For part 1. we need to check that Ω is functorial i.e. that it preserves identities and composition. It preserves identities because the identity on every open set \(U\) in 𝓒 (the trivial inclusion ⊆) is mapped to the identity on \(Ω(U)\) in Set. This latter identity is \(Ω(U) → Ω(U)\) or \(U' ↦ U' ∩ U\) or \(U' ↦ U'\) (every subset of the open set gets mapped to itself).

To preserve composition we must have that if \(f⨟g = h\) then \(Ω(f)⨟Ω(g) = Ω(h)\). Using syntax from Sheaf (mathematics), and including a reversal because presheafs are contravariant, if W ⊆ V ⊆ U then \(res_{V,U}⨟res_{W,V} = res_{W,U}\).
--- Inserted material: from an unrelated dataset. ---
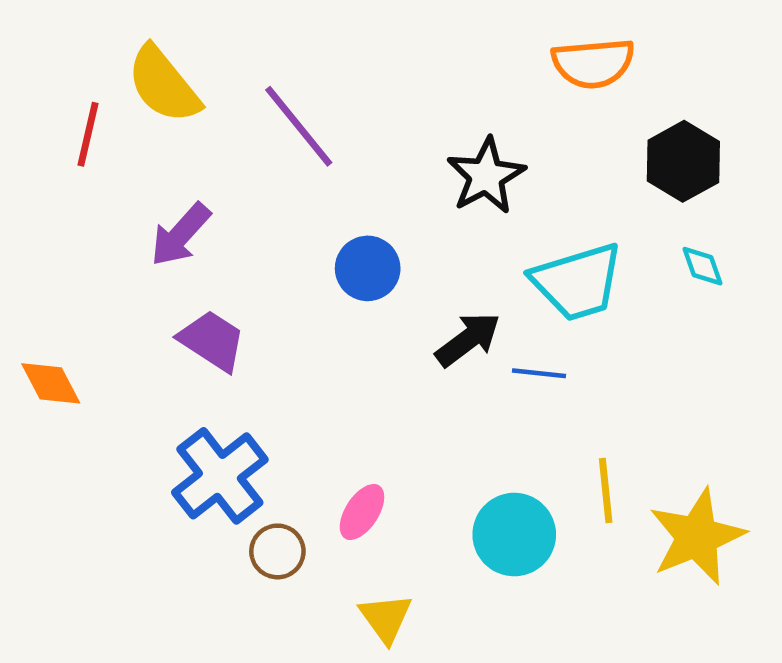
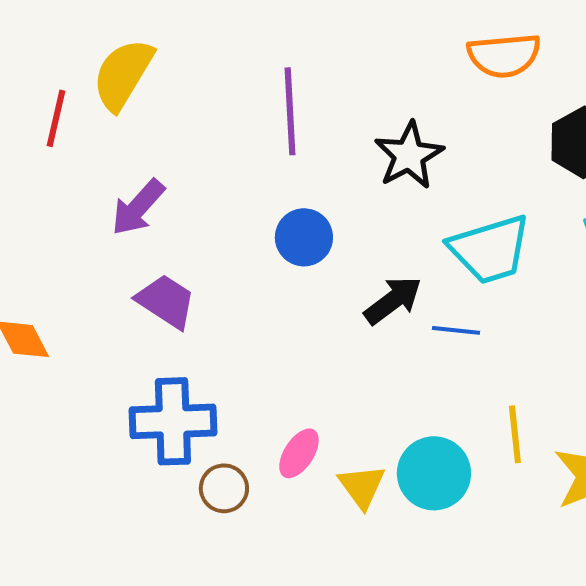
yellow semicircle: (164, 85) -> (123, 74), turned 70
purple line: (299, 126) -> (290, 111), moved, turned 36
blue cross: (220, 476) -> (173, 421), turned 36
yellow triangle: (386, 618) -> (362, 486), moved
The first two restriction maps are:

\[\begin{split} \begin{align} U' & ↦ U' ∩ V \\ V' & ↦ V' ∩ W \end{align} \end{split}\]

Replacing the dummy variables with \(S\) (for set) to make for easier reading:

\[\begin{split} \begin{align} S & ↦ S ∩ V \\ S & ↦ S ∩ W \end{align} \end{split}\]

Composing these and using the fact that W ⊆ V so that V ∩ W = W:

\[\begin{split} \begin{align} S & ↦ (S ∩ V) ∩ W \\ S & ↦ S ∩ (V ∩ W) \\ S & ↦ S ∩ W \end{align} \end{split}\]

For part 2., it’s true that all you need to do to check that something like Ω is a presheaf is to check that it is a functor, because a functor and a presheaf are essentially synonymous.